**Exercise**
Reproduce, word for word, the lines in the material below starting with the one that has "услуги нотариуса в Чорткове могут различаться" and going on through the one that has "Governance（ガバナンス）". Leave out all pictures.

**Material shown**
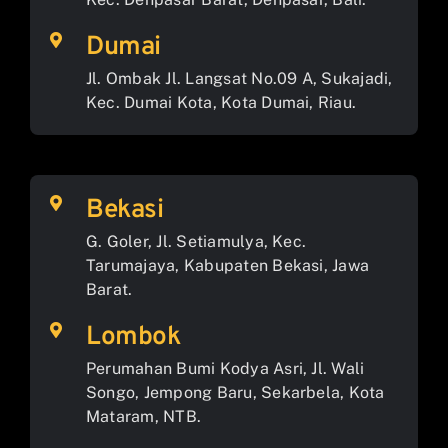
Dumai
Jl. Ombak Jl. Langsat No.09 A, Sukajadi,
Kec. Dumai Kota, Kota Dumai, Riau.
Bekasi
G. Goler, Jl. Setiamulya, Kec.
Tarumajaya, Kabupaten Bekasi, Jawa
Barat.
Lombok
Perumahan Bumi Kodya Asri, Jl. Wali
Songo, Jempong Baru, Sekarbela, Kota
Mataram, NTB.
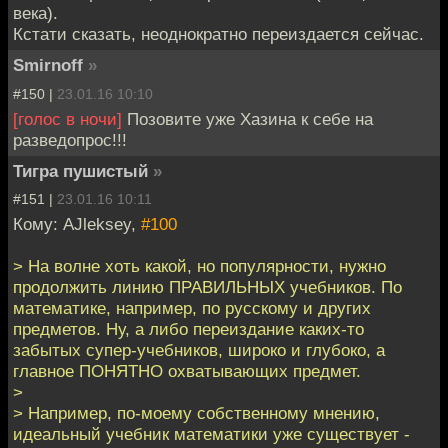
века).
Кстати сказать, неоднократно переиздается сейчас.
Smirnoff
»
#150 |
23.01.16 10:10
[голос в ночи]
Позовите уже Хазина к себе на
разведопрос!!!
Тигра пушистый
»
#151 |
23.01.16 10:11
Кому: AJleksey,
#100
> На волне хоть какой, но популярности, нужно
продолжить линию ПРАВИЛЬНЫХ учебников. По
математике, например, по русскому и других
предметов. Ну, а либо переиздание каких-то
забытых супер-учебников, широко и глубоко, а
главное ПОНЯТНО охватывающих предмет.
>
> Например, по-моему собственному мнению,
идеальный учебник математики уже существует -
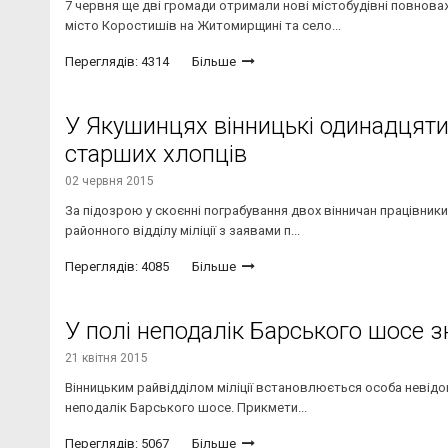
7 червня ще дві громади отримали нові містобудівні повнов
місто Коростишів на Житомирщині та село...
Переглядів: 4314
Більше
У Якушинцях вінницькі одинадцяти
старших хлопців
02 червня 2015
За підозрою у скоєнні пограбування двох вінничан працівники
районного відділу міліції з заявами п...
Переглядів: 4085
Більше
У полі неподалік Барського шосе з
21 квітня 2015
Вінницьким райвідділом міліції встановлюється особа невідомо
неподалік Барського шосе. Прикмети...
Переглядів: 5067
Більше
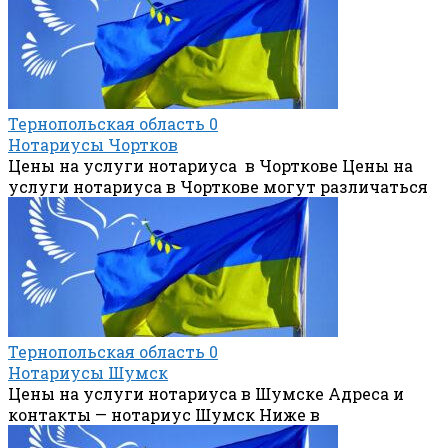
Тернопольская область
0
Нотариусы Чортков
Цены на услуги нотариуса в Чорткове Цены на
услуги нотариуса в Чорткове могут различаться
Тернопольская область
0
Нотариусы Шумск
Цены на услуги нотариуса в Шумске Адреса и
контакты — нотариус Шумск Ниже в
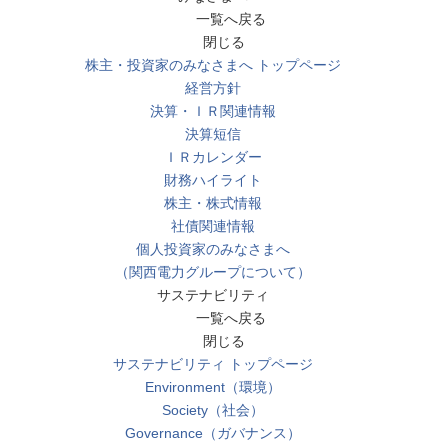
一覧へ戻る
閉じる
株主・投資家のみなさまへ トップページ
経営方針
決算・ＩＲ関連情報
決算短信
ＩＲカレンダー
財務ハイライト
株主・株式情報
社債関連情報
個人投資家のみなさまへ
（関西電力グループについて）
サステナビリティ
一覧へ戻る
閉じる
サステナビリティ トップページ
Environment（環境）
Society（社会）
Governance（ガバナンス）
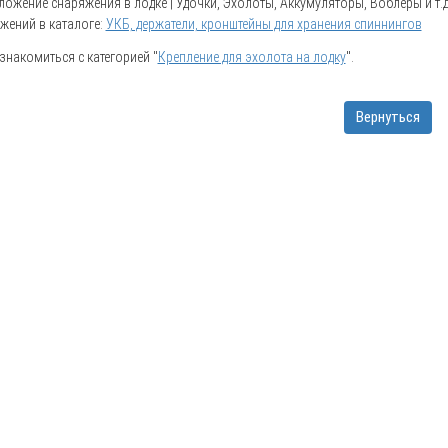
ожение снаряжения в лодке | Удочки, Эхолоты, Аккумуляторы, Воблеры и т.д. 
жений в каталоге:
УКБ, держатели, кронштейны для хранения спиннингов
накомиться с категорией "
Крепление для эхолота на лодку
".
Вернуться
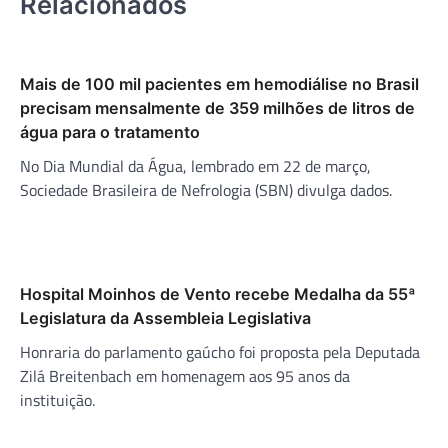
Relacionados
Mais de 100 mil pacientes em hemodiálise no Brasil
precisam mensalmente de 359 milhões de litros de
água para o tratamento
No Dia Mundial da Água, lembrado em 22 de março,
Sociedade Brasileira de Nefrologia (SBN) divulga dados.
Hospital Moinhos de Vento recebe Medalha da 55ª
Legislatura da Assembleia Legislativa
Honraria do parlamento gaúcho foi proposta pela Deputada
Zilá Breitenbach em homenagem aos 95 anos da
instituição.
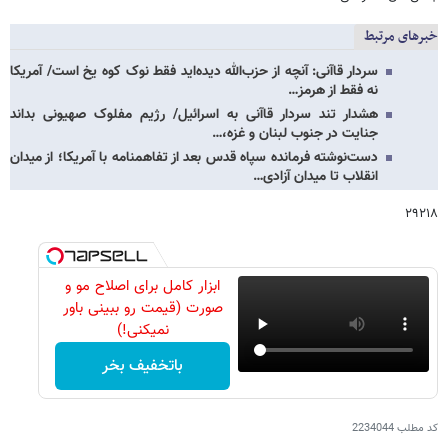
خبرهای مرتبط
سردار قاآنی: آنچه از حزب‌الله دیده‌اید فقط نوک کوه یخ است/ آمریکا
نه فقط از هرمز…
هشدار تند سردار قاآنی به اسرائیل/ رژیم مفلوک صهیونی بداند
جنایت در جنوب لبنان و غزه،…
دست‌نوشته فرمانده سپاه قدس بعد از تفاهمنامه با آمریکا؛ از میدان
انقلاب تا میدان آزادی…
۲۹۲۱۸
ابزار کامل برای اصلاح مو و
صورت (قیمت رو ببینی باور
نمیکنی!)
باتخفیف بخر
کد مطلب
2234044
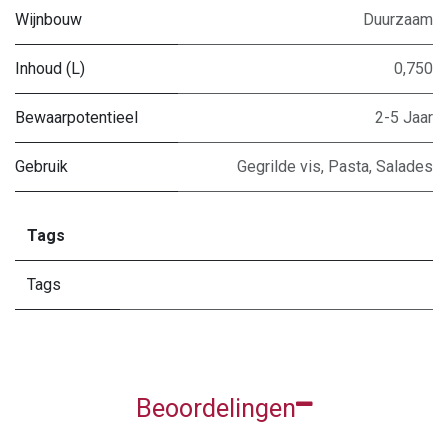
Wijnbouw
Duurzaam
Inhoud (L)
0,750
Bewaarpotentieel
2-5 Jaar
Gebruik
Gegrilde vis
,
Pasta
,
Salades
Tags
Tags
Beoordelingen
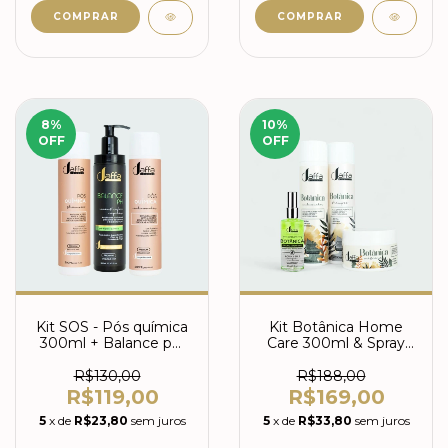
8
%
10
%
OFF
OFF
Kit SOS - Pós química
Kit Botânica Home
300ml + Balance pH
Care 300ml & Spray
300g
Botânica 2 em 1
R$130,00
R$188,00
R$119,00
R$169,00
5
x de
R$23,80
sem juros
5
x de
R$33,80
sem juros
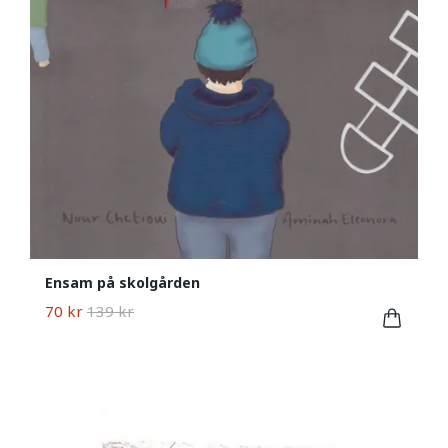
Ensam på skolgården
70 kr
139 kr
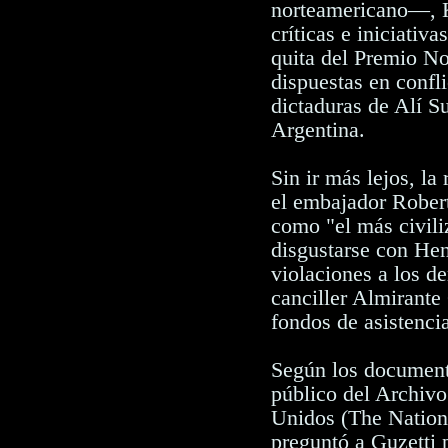
norteamericano—, K
críticas e iniciativ
quita del Premio Nob
dispuestas en confl
dictaduras de Alí S
Argentina.
Sin ir más lejos, la
el embajador Rober
como "el más civili
disgustarse con Hen
violaciones a los d
canciller Almirante 
fondos de asistenci
Según los document
público del Archivo
Unidos (The Nationa
preguntó a Guzetti 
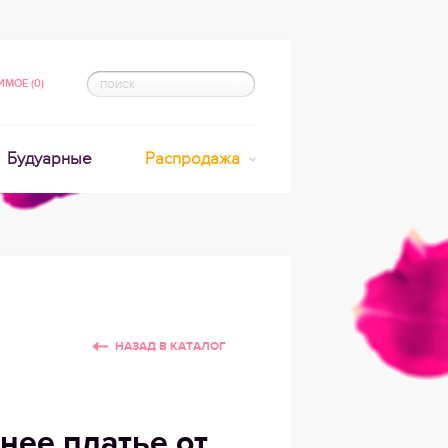
МОЕ (0)
Будуарные
Распродажа
НАЗАД В КАТАЛОГ
нее платье от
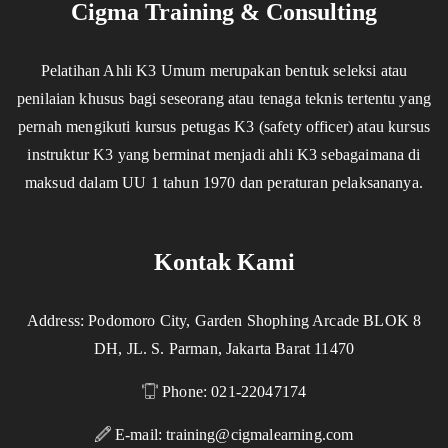
Cigma Training & Consulting
Pelatihan Ahli K3 Umum merupakan bentuk seleksi atau
penilaian khusus bagi seseorang atau tenaga teknis tertentu yang
pernah mengikuti kursus petugas K3 (safety officer) atau kursus
instruktur K3 yang berminat menjadi ahli K3 sebagaimana di
maksud dalam UU 1 tahun 1970 dan peraturan pelaksananya.
Kontak Kami
Address: Podomoro City, Garden Shophing Arcade BLOK 8
DH, JL. S. Parman, Jakarta Barat 11470
Phone: 021-22047174
E-mail:
training@cigmalearning.com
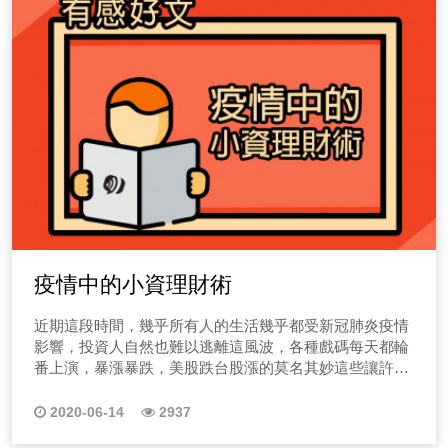
疫情中的小資理財術
近期這段時間，幾乎所有人的生活幾乎都受新冠肺炎疫情
影響，投資人自然也難以逃離這風波，各種戲碼每天都輪
番上演，暴漲暴跌，美股跌台股漲的莫名其妙這些讓許多
投資人手足無措，有些投資人的荷包因而嚴重受創。而擔
心股市震盪恐影響到個人財富者究竟該怎麼辦？
2020-06-14
2937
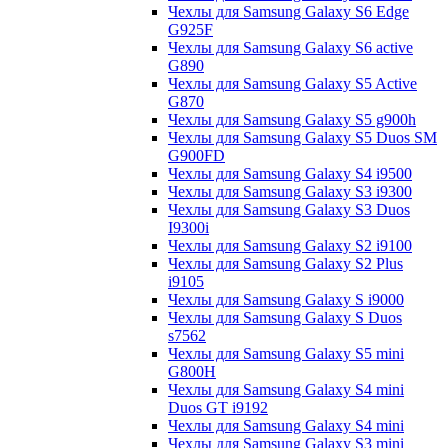
Чехлы для Samsung Galaxy S6 Edge
G925F
Чехлы для Samsung Galaxy S6 active
G890
Чехлы для Samsung Galaxy S5 Active
G870
Чехлы для Samsung Galaxy S5 g900h
Чехлы для Samsung Galaxy S5 Duos SM
G900FD
Чехлы для Samsung Galaxy S4 i9500
Чехлы для Samsung Galaxy S3 i9300
Чехлы для Samsung Galaxy S3 Duos
I9300i
Чехлы для Samsung Galaxy S2 i9100
Чехлы для Samsung Galaxy S2 Plus
i9105
Чехлы для Samsung Galaxy S i9000
Чехлы для Samsung Galaxy S Duos
s7562
Чехлы для Samsung Galaxy S5 mini
G800H
Чехлы для Samsung Galaxy S4 mini
Duos GT i9192
Чехлы для Samsung Galaxy S4 mini
Чехлы для Samsung Galaxy S3 mini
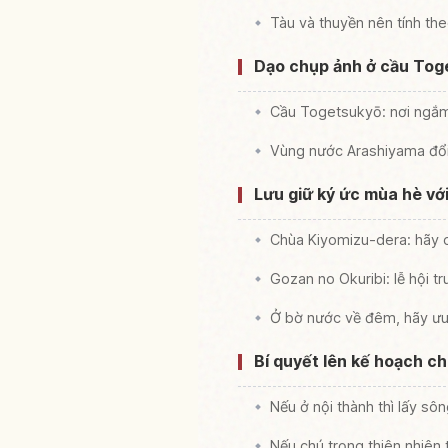
Tàu và thuyền nên tính the
Dạo chụp ảnh ở cầu Tog
Cầu Togetsukyō: nơi ngắm
Vùng nước Arashiyama đổi 
Lưu giữ ký ức mùa hè vớ
Chùa Kiyomizu-dera: hãy 
Gozan no Okuribi: lễ hội 
Ở bờ nước về đêm, hãy ưu 
Bí quyết lên kế hoạch c
Nếu ở nội thành thì lấy s
Nếu chú trọng thiên nhiên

**Exercise response**
услуги нотариуса в Чорткове могут различаться
Тернопольская область
0
Нотариусы Шумск
Цены на услуги нотариуса в Шумске Адреса и
контакты — нотариус Шумск Ниже в
一覧へ戻る
閉じる
株主・投資家のみなさまへ トップページ
経営方針
決算・ＩＲ関連情報
決算短信
ＩＲカレンダー
財務ハイライト
株主・株式情報
社債関連情報
個人投資家のみなさまへ
（関西電力グループについて）
サステナビリティ
一覧へ戻る
閉じる
サステナビリティ トップページ
Environment（環境）
Society（社会）
Governance（ガバナンス）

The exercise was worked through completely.